RECORDS SUPPLIED:
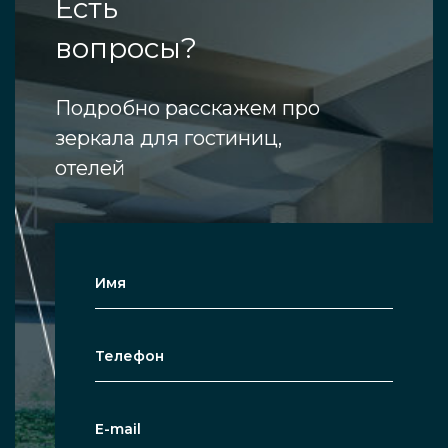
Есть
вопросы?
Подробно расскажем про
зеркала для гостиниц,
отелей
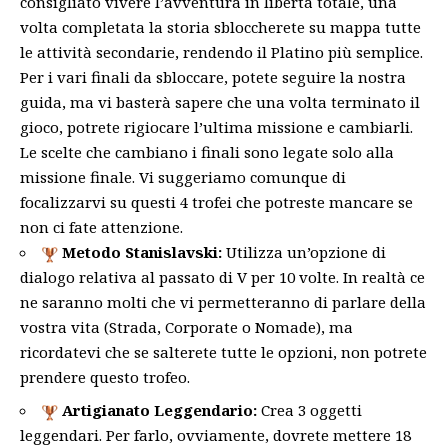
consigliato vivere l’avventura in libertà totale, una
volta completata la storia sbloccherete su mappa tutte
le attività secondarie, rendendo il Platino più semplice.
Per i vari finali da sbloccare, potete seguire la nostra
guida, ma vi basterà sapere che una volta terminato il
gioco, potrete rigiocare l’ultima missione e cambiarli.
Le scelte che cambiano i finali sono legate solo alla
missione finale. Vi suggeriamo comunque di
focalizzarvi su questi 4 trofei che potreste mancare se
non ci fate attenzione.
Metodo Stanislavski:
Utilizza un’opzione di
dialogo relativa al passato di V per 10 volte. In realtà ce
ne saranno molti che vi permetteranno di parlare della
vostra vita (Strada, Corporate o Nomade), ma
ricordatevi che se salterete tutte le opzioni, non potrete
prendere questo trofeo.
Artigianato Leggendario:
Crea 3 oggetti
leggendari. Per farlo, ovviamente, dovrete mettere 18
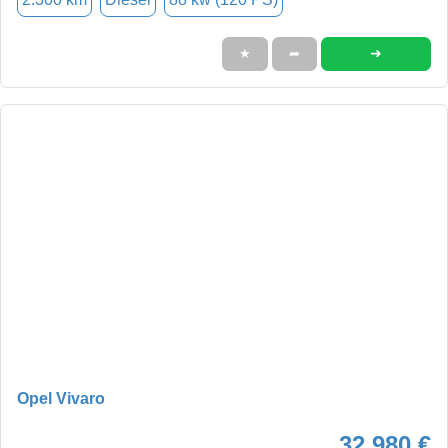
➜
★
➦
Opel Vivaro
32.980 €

ABOUT THIS TASK:
What is needed is a word-for-word copy of the lines from the one containing "Crea 3 oggetti" through the final line of the records above, both included, with the pictures left out.

ANSWER SECTION:
Crea 3 oggetti
leggendari. Per farlo, ovviamente, dovrete mettere 18
➜
★
➦
Opel Vivaro
32.980 €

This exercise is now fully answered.